(Stored data entries)
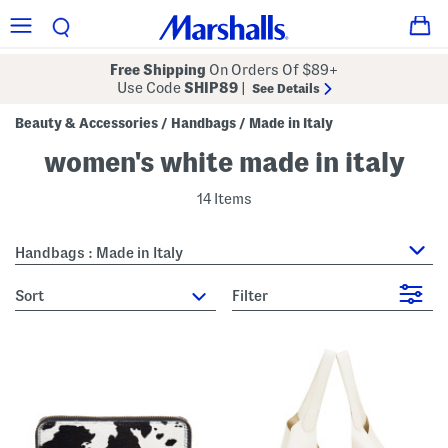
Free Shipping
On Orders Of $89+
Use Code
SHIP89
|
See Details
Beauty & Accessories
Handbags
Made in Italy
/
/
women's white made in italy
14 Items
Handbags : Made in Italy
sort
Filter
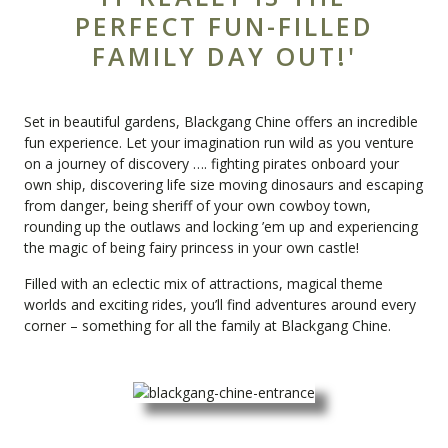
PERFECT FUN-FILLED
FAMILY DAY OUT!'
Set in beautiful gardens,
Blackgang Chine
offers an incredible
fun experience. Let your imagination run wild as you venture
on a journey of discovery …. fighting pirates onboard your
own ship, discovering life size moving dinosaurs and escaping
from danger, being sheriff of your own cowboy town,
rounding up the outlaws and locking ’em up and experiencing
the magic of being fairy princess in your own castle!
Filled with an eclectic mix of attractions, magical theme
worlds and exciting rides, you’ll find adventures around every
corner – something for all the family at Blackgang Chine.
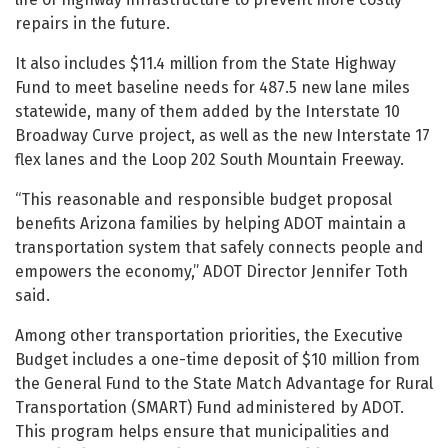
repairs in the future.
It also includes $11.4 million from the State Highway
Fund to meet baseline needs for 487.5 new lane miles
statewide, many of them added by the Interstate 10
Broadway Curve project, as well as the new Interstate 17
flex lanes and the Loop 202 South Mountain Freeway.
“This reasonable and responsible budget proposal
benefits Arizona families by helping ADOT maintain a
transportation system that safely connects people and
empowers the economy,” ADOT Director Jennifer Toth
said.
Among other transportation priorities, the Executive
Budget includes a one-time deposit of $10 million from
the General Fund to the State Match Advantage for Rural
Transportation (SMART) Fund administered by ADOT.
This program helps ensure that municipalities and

--

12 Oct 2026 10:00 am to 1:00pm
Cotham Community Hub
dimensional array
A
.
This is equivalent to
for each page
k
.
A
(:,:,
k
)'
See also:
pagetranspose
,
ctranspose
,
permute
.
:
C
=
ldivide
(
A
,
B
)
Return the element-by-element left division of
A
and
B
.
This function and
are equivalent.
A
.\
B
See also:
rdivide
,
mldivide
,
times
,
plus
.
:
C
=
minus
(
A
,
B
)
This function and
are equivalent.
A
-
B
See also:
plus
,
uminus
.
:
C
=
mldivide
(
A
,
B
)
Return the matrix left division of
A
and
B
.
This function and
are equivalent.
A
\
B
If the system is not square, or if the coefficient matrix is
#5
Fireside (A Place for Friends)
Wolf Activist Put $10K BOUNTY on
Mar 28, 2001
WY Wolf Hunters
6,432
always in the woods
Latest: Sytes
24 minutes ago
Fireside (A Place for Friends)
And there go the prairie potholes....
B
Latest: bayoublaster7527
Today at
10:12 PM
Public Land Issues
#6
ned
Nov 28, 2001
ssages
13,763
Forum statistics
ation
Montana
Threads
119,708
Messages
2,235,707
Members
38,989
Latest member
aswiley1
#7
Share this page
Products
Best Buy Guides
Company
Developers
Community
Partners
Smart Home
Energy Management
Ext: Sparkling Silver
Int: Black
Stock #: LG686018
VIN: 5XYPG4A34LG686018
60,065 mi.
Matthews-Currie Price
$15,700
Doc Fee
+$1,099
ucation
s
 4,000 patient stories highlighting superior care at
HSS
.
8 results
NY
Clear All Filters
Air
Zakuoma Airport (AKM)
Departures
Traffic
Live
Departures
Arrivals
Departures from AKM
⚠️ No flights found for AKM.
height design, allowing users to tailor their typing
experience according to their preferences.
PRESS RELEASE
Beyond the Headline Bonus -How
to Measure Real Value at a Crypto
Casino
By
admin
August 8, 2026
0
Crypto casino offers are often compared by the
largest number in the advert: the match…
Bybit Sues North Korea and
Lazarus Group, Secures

* **Task to carry out**:
The answer is a bare number: how many lines of the records contain the string "Interstate"?

* **Your response**:
2